The Transcription resource transitions to status failed if an internal error is detected that prevents the transcriptions from being generated. The Twilio Console receives a debug event with the details of the failure. The resource can't be restarted once a failure is detected.

Transcription `configuration` properties

Name	Type	Optional or Required	Description
`transcriptionEngine`	string	Optional	Definition of the transcription engine to be used, among those supported by Twilio. Default is `"google"`.
`speechModel`	string	Optional	Recognition model used by the transcription engine, among those supported by the provider. Defaults to Google's `"telephony"`.
`languageCode`	string	Optional	Language code used by the transcription engine, specified in BCP-47 format. Default is `"en-US"`. This attribute is useful for ensuring that the transcription engine correctly understands and processes the spoken language.
`partialResults`	boolean	Optional	Indicates whether to send partial results. Default is `false`. When enabled, the transcription engine sends interim results as the transcription progresses, providing more immediate feedback before the final result is available.
`profanityFilter`	boolean	Optional	Indicates if the server will attempt to filter out profanities, replacing all but the initial character in each filtered word with asterisks. Google feature. Default is `true`.
`hints`	string	Optional	This field may contain a list of words or phrases that the transcription provider can expect to encounter during a transcription. Using the `hints` attribute can improve the transcription provider's recognition of words or phrases that are expected during the video call. Up to 500 words or phrases can be provided in the list of hints, each entry separated with a comma. Each word or phrase may be up to 100 characters each. Separate each word in a phrase with a space.
`enableAutomaticPunctuation`	boolean	Optional	The provider will add punctuation to the transcribed text. Default is `true`. When enabled, the transcription engine will automatically insert punctuation marks such as periods, commas, and question marks, improving the readability of the transcribed text.

Transcription engines and speech models

The following table lists the possible values for the transcriptionEngine and the associated speechModel properties.

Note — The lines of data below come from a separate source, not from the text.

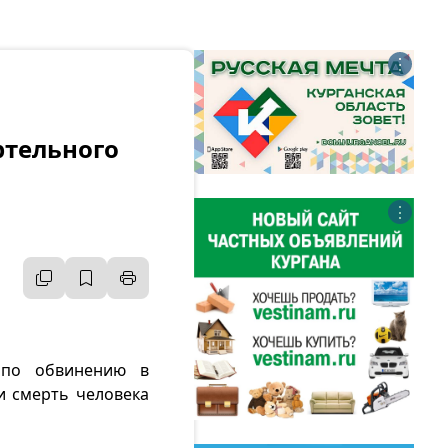
⋮
ртельного
⋮
м по обвинению в
и смерть человека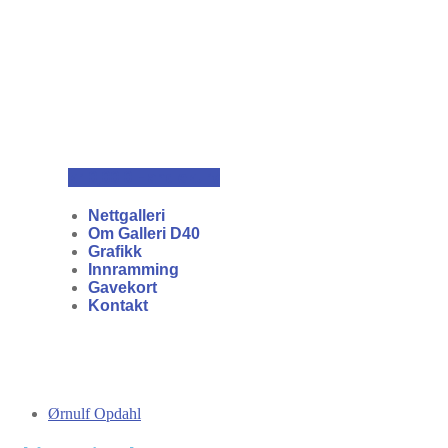
kr
0,00
0
Handlekurv
Nettgalleri
Om Galleri D40
Grafikk
Innramming
Gavekort
Kontakt
Ørnulf Opdahl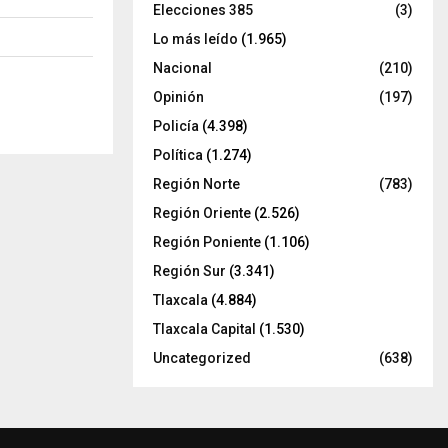
Elecciones 385
(3)
Lo más leído
(1.965)
Nacional
(210)
Opinión
(197)
Policía
(4.398)
Política
(1.274)
Región Norte
(783)
Región Oriente
(2.526)
Región Poniente
(1.106)
Región Sur
(3.341)
Tlaxcala
(4.884)
Tlaxcala Capital
(1.530)
Uncategorized
(638)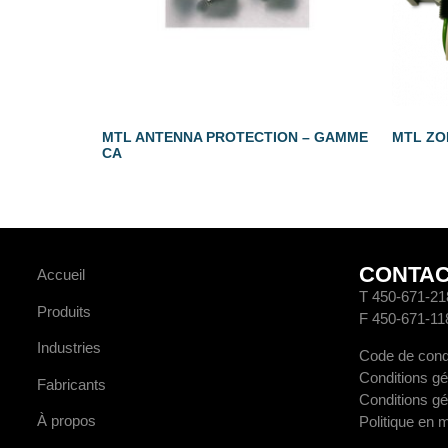
MTL ANTENNA PROTECTION – GAMME
MTL ZO
CA
CONTA
Accueil
T 450-671-21
Produits
F 450-671-11
Industries
Code de cond
Conditions gé
Fabricants
Conditions gé
À propos
Politique en 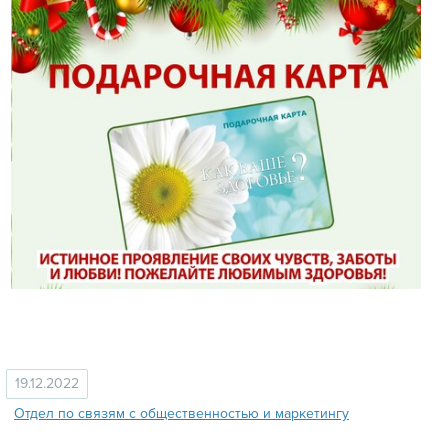
19.12.2022
Отдел по связям с общественностью и маркетингу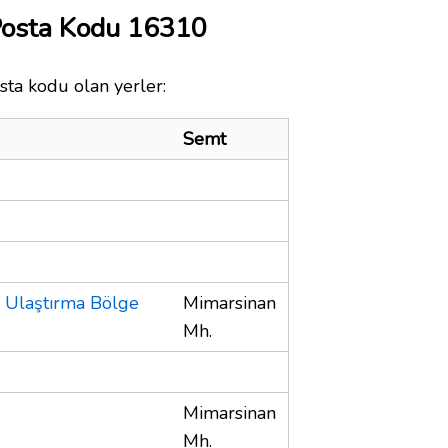
Posta Kodu 16310
sta kodu olan yerler:
Semt
a Ulaştırma Bölge
Mimarsinan
Mh.
Mimarsinan
Mh.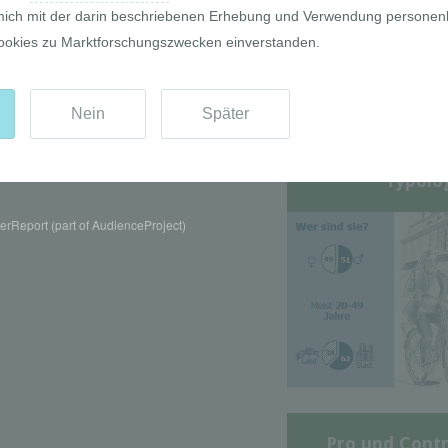
Die GIM Fahrr
Typolo
rReport (part of AudienceProject)
Pro und Contr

Transcription engine	Speech model	Description
`google`	`telephony`	Use this model for audio that originated from an audio phone call, typically recorded at an 8 kHz sampling rate.
`google`	`medical_conversation`	Use this model for conversations between a medical provider, for example, a doctor or nurse, and a patient.
`google`	`long`	Use this model for any type of long form content, such as media or spontaneous speech and conversations. Consider using this model instead of the `video` or the `default` model, especially if they aren't available in your target language.
`google`	`short`	Use this model for short utterances that are a few seconds in length. It is useful for trying to capture commands or other single-short directed speech use cases. Consider using this model instead of the command and search model.
`google`	`telephony_short`	Dedicated version of the `telephony` model for short or even single-word utterances for audio that originated from a phone call, typically recorded at an 8 kHz sampling rate. Useful for utterances only a few seconds long in customer service, teleconferencing, and automated kiosk applications.
`google`	`medical_dictation`	Use this model to transcribe notes dictated by a medical professional, for example, a doctor dictating notes about a patient's blood test results.
`google`	`chirp_2`	Use the next generation of our Universal large Speech Model (USM) powered by our large language model technology for streaming and batch, and transcriptions and translations in diverse linguistic content and multilingual capabilities.
`google`	`chirp_telephony`	Universal large Speech Model (USM) fine-tuned for audio that originated from a phone call (typically recorded at an 8 kHz sampling rate).
`google`	`chirp`	Use our Universal large Speech Model (USM), for state-of-the-art non-streaming transcriptions in diverse linguistic content and multilingual capabilities.
`deepgram`	`nova-2`	Recommended for most use cases.

Notes:

The google transcription engine corresponds to the Google Speech-to-Text V2 API.
Not all languages are available on all speech models. For valid combinations, see the following provider documentation:
- Google Speech-to-Text V2 supported languages
- Deepgram Nova 2 supported languages

Create a Room with transcriptions enabled

To create a Video Room with Real-Time Transcriptions automatically enabled, add the following two parameters to the Room POST request:

Parameter	Type	Description
`TranscribeParticipantsOnConnect`	boolean	Whether to start real-time transcriptions when `Participants` connect. Default is `false`.
`TranscriptionsConfiguration`	object	Key-value configuration settings for the transcription engine. For more information see Transcriptio configuration properties.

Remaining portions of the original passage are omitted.